The Indian government has introduced several important reforms for Non-Resident Indians (NRIs) through the Union Budget 2026, making property transactions, taxation, and investments easier and more transparent. These changes are expected to benefit NRIs who own property in India or are planning to invest in the country’s growing real estate sector.
Union Budget 2026 had introduced major relief for NRIs in property taxation. Earlier, NRIs selling property after long-term ownership had to pay 20% capital gains tax with indexation benefits. New indexation helped reduce taxable profit by adjusting the property value according to inflation. Under the revised rule introduced, properties purchased after July 23, 2024, will attract a lower 12.5% long-term capital gains tax without indexation benefits. However, owners of older properties still have the option to choose the earlier 20% tax structure with indexation if it offers better tax savings.

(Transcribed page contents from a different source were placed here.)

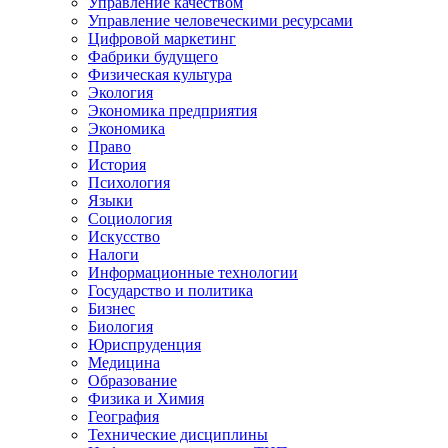
Управление качеством
Управление человеческими ресурсами
Цифровой маркетинг
Фабрики будущего
Физическая культура
Экология
Экономика предприятия
Экономика
Право
История
Психология
Языки
Социология
Искусство
Налоги
Информационные технологии
Государство и политика
Бизнес
Биология
Юриспруденция
Медицина
Образование
Физика и Химия
География
Технические дисциплины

Another important change in Budget 2026 relates to multiple property ownership. Earlier in Budget 2025, if NRIs owned more than one house in India and kept the second house vacant, the government treated it as rented and charged tax on “notional rent,” even if no rental income was earned. Now, NRIs can declare two properties as self-occupied without paying tax on notional rent. Experts believe this move will reduce financial pressure on families owning multiple homes in India.
Major change announced in 2026 Union Budget relates to property transactions involving NRIs. Earlier in 2025, if a resident Indian purchased property from an NRI seller, the buyer was required to obtain a TAN (Tax Deduction and Collection Account Number) to deduct and deposit TDS on the transaction. Many buyers considered this process complicated because TAN is usually meant for businesses and companies, not individuals making one-time property purchases.
Under the new Budget 2026 rule, buyers will no longer need a TAN for such transactions. However, they now have the choice of simply availing their PAN card to make deductions and deposit TDS while buying property from NRIs. The change of law is estimated to take place from October 1, 2026, onwards, thereby simplifying processes and making transactions easier.
One more change that has been initiated by the government is an increase in the limit of tax exemption in the Liberalized Remittance Scheme from 7 Lakh to 10 Lakh. Also, investment limits have been increased for foreign investors in Indian stock exchanges.
In all, these changes would facilitate ease of business, minimize complications related to taxes, and promote investments from NRIs in India.